I believe the answer to recovering and moving through these stages lies is learning about being self-centred - being yourself, with awareness and responsibility for your own needs. Mature or adult self-centredness comes from combining self-awareness with taking personal responsibility and being aware of the world around you.

Without this responsibility, it becomes a childish selfishness, where the focus is solely on the individual at the cost of relationship. Mature self-centredness does not stop you from being able to focus on and reach out to others; it increases your capacity to do so, as you have a solid foundation for relationship.
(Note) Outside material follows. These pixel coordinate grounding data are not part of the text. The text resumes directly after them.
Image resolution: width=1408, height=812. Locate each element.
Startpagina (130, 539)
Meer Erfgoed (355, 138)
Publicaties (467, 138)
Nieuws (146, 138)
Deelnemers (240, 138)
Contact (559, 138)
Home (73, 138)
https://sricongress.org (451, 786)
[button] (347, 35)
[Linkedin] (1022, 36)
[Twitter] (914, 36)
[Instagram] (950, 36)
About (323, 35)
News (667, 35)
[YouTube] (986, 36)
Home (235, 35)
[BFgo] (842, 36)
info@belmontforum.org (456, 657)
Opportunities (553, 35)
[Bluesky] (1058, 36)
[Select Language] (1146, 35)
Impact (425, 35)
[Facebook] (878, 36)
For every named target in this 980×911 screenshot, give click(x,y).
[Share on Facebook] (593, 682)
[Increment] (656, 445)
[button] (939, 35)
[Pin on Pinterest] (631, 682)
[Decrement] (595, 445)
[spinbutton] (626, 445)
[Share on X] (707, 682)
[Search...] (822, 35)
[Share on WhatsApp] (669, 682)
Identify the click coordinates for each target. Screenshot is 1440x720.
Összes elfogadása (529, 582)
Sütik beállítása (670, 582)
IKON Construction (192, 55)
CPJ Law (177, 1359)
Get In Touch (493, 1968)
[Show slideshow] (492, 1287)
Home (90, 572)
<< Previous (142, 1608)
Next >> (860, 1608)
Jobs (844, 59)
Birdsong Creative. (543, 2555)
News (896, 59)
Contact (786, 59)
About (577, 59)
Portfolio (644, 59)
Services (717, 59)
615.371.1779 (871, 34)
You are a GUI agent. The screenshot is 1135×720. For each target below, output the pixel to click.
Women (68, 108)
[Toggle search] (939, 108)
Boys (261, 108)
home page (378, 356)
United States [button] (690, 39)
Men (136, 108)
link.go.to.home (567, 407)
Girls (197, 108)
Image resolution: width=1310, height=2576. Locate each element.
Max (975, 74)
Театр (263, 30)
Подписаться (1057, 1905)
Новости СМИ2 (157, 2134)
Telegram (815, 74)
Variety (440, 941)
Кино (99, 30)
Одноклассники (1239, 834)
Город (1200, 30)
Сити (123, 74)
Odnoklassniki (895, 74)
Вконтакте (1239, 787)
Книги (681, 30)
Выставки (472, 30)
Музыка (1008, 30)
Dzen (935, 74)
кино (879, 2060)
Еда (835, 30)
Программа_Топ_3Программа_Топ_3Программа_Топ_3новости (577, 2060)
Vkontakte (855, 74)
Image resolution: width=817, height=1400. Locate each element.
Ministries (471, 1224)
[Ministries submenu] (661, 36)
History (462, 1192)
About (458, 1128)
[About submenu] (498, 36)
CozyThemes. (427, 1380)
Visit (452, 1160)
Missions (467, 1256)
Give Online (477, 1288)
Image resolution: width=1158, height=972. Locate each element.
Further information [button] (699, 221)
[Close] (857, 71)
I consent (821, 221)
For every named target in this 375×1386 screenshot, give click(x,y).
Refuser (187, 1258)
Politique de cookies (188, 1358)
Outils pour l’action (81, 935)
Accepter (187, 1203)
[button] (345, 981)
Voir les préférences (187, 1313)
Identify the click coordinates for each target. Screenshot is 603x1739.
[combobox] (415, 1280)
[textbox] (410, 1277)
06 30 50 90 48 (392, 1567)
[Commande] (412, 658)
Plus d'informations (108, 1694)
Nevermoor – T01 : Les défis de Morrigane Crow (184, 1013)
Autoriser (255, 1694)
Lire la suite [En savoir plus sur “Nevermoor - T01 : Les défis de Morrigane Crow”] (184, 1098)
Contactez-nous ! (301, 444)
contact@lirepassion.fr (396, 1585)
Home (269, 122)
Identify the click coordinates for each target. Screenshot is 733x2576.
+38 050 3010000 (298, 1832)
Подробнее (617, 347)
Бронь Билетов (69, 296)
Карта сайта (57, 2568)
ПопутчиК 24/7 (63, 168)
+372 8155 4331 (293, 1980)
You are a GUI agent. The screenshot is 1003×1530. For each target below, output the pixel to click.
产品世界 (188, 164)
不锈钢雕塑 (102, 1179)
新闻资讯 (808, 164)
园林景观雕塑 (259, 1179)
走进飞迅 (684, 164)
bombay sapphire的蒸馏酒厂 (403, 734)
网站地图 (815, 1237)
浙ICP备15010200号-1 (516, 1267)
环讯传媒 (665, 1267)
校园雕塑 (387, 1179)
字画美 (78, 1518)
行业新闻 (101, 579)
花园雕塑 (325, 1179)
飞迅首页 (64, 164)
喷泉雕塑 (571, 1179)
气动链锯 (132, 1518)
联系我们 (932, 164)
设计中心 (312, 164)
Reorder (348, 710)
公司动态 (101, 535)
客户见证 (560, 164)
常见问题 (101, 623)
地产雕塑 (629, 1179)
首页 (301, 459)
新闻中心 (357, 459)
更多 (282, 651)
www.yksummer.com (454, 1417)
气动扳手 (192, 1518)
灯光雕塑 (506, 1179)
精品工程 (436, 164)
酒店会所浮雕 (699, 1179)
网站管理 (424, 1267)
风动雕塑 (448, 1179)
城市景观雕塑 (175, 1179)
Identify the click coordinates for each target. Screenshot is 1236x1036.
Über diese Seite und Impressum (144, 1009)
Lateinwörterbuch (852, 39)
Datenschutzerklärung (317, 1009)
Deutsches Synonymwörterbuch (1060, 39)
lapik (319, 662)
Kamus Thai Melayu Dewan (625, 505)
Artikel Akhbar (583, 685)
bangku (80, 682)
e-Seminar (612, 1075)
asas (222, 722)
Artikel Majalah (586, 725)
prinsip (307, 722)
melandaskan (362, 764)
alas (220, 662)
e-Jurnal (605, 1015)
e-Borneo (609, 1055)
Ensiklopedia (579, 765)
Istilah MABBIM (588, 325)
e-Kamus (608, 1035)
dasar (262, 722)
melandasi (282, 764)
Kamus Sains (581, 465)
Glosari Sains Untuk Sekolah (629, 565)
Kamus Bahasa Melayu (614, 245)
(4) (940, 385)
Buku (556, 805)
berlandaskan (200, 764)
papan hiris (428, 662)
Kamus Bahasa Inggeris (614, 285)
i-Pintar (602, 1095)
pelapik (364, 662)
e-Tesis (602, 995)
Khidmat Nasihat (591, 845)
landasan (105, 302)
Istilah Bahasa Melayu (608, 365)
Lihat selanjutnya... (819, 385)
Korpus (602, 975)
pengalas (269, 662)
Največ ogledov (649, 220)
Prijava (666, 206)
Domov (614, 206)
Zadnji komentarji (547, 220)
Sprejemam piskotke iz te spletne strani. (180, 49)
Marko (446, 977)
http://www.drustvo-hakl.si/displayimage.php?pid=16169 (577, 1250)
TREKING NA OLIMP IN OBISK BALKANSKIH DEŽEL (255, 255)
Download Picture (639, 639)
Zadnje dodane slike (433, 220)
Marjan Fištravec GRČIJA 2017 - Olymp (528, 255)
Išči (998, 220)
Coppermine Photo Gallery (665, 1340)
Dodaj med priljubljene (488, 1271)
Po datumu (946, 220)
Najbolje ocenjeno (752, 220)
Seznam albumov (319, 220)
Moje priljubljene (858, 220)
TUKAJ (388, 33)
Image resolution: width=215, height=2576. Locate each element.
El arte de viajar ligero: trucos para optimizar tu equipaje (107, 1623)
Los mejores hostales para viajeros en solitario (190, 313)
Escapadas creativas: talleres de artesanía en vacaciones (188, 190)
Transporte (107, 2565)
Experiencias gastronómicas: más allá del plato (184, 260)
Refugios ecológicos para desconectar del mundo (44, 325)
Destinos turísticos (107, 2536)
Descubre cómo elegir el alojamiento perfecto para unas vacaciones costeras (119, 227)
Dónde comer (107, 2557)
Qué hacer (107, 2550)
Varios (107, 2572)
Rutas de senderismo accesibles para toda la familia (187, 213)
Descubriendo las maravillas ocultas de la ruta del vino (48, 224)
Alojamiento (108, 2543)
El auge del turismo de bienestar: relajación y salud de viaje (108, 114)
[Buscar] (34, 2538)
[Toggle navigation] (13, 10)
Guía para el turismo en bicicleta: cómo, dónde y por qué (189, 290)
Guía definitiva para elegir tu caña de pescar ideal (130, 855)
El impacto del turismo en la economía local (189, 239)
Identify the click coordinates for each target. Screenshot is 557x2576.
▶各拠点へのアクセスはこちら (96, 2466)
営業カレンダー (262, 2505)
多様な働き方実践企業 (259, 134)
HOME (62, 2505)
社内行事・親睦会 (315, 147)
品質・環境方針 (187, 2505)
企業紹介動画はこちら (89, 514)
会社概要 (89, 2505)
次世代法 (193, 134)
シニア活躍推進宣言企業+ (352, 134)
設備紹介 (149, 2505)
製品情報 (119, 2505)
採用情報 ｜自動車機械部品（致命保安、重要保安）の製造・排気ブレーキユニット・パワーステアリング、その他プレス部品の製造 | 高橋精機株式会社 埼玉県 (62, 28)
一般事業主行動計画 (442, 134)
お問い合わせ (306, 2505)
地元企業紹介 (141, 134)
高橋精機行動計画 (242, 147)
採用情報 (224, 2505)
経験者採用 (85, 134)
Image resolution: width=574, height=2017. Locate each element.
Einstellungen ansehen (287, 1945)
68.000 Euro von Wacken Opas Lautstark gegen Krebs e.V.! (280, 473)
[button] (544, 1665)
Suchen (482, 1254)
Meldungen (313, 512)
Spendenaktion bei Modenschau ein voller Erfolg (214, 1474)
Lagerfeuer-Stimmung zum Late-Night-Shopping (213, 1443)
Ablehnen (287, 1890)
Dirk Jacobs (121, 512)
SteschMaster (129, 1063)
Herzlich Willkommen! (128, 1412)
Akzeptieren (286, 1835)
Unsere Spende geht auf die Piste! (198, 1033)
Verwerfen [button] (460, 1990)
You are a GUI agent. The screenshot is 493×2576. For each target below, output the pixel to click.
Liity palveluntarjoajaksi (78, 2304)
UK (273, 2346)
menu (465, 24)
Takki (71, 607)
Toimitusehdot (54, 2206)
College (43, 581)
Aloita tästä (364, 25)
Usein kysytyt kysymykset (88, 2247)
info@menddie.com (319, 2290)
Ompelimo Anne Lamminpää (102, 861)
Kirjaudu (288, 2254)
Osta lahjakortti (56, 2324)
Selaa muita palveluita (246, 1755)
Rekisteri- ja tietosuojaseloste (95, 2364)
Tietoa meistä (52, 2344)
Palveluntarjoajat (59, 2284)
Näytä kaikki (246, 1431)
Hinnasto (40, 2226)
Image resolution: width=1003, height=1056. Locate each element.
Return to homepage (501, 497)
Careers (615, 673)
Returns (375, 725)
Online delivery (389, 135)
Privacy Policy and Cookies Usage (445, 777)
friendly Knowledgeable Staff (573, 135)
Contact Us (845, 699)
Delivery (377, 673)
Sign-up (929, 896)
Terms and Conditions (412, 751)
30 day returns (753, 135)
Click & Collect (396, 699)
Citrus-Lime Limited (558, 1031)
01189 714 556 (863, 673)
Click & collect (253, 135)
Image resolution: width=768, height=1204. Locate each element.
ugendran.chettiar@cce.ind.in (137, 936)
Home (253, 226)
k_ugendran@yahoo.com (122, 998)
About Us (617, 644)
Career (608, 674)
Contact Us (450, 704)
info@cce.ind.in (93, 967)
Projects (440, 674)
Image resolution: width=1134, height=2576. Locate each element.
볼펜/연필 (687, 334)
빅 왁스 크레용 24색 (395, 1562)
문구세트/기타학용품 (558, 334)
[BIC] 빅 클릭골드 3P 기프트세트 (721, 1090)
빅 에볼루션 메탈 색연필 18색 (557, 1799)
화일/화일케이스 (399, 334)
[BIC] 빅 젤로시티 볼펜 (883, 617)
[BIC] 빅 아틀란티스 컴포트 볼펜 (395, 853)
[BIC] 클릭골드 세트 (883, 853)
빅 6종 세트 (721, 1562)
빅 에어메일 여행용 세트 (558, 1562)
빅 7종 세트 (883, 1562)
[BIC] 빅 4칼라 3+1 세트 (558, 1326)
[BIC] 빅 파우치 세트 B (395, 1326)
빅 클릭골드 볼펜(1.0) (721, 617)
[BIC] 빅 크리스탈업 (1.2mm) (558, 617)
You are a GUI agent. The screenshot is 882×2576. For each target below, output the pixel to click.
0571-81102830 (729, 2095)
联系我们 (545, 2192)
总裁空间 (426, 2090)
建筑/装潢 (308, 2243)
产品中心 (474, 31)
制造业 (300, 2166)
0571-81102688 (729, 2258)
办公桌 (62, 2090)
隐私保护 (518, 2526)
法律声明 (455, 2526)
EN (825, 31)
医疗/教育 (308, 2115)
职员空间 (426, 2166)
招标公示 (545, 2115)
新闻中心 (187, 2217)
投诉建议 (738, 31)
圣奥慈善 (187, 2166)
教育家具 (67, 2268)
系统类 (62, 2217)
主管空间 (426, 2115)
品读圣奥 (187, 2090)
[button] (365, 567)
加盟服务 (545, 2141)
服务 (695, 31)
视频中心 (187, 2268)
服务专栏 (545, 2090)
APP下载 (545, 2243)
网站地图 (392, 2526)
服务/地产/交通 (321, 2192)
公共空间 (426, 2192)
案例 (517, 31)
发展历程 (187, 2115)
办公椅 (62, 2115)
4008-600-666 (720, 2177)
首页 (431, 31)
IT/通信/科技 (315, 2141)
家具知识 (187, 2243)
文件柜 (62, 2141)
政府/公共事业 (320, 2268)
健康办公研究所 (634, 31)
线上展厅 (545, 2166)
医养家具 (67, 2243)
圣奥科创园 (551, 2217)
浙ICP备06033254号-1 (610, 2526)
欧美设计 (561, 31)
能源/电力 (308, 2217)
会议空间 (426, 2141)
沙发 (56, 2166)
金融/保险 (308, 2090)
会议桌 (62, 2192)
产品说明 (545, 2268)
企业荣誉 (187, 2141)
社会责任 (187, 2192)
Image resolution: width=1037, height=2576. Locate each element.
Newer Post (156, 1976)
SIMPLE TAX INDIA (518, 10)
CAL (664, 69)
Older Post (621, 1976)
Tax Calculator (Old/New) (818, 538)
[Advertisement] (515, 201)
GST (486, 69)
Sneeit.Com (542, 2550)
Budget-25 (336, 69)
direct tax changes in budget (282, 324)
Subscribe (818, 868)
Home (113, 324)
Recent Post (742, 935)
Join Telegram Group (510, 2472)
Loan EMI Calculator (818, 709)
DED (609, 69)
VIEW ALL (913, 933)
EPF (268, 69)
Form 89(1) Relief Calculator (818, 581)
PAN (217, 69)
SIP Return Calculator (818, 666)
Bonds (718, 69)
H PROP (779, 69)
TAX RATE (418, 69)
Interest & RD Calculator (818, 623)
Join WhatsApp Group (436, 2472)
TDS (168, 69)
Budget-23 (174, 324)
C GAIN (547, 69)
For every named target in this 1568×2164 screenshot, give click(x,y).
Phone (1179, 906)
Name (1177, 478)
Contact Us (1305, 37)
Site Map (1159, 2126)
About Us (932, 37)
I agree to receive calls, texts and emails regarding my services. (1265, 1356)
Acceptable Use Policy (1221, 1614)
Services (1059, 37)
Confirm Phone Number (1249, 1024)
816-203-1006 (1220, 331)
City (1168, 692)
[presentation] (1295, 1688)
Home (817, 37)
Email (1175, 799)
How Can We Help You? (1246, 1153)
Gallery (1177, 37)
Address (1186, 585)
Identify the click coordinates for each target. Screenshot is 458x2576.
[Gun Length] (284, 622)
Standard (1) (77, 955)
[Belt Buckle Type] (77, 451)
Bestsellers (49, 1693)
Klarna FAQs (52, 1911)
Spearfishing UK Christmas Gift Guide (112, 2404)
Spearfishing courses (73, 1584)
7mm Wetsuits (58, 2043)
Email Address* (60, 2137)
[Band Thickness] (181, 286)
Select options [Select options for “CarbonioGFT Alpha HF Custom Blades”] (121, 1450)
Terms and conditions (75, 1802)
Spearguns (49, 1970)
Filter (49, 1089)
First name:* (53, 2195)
Different generations learn different things - until the 80s and Margaret Thatcher’s time ‘selfishness’ was generally judged harshly and ‘sacrifice’ rewarded in the UK. However, a shift towards rewarding more individualistic behaviour since seems to be taking things to the other extreme with a focus on self, but often without responsibility, that feels childish and selfish.

What if we discover a middle ground of mature self-centredness, where we have our own needs and can be in healthy relationships? Isn’t this what we yearn for?

I believe it is time for a new awareness and view of ‘self’ with an ability to recover this ‘centre’, so that we can be happy in ourselves as individuals and build healthy, happy relationships and families.

10 Ways for starters...

Through my coaching, dialogue, reading and personal experience I have identified many of the elements involved with becoming more self-centred, along with creating many practical and tangible ways for individuals to explore the process.

Here are 10 simple pointers to experiment with:
1) Write down what you really want in your life right now
2) Take an action towards something you’ve realised you want
3) Notice your emotions and the message behind them
4) Stop analysing a decision or problem and trust your gut instincts
5) Imagine your ideal future as if you were there
6) Notice what you excel at and how great it feels
7) Give yourself what you’re always giving others
8) Enjoy your unique perspective, where what is obvious to you is not to others
9) Be quiet and just be with yourself
10) Explore your creativity without aiming at a result

I will share more depth and context for these over time, however please contact me if you are interested in hearing more.

I want to acknowledge and thank Danusia Malina-Derben, as through our dialogue and work together we created the ‘Centring Model’ and started to articulate the importance of putting your ‘self’ at the centre. Since running our Centring Workshops together in 2004 / 2005 we have followed our individual journeys. This is my personal expression of our self-centring philosophy, which has evolved over the last few years.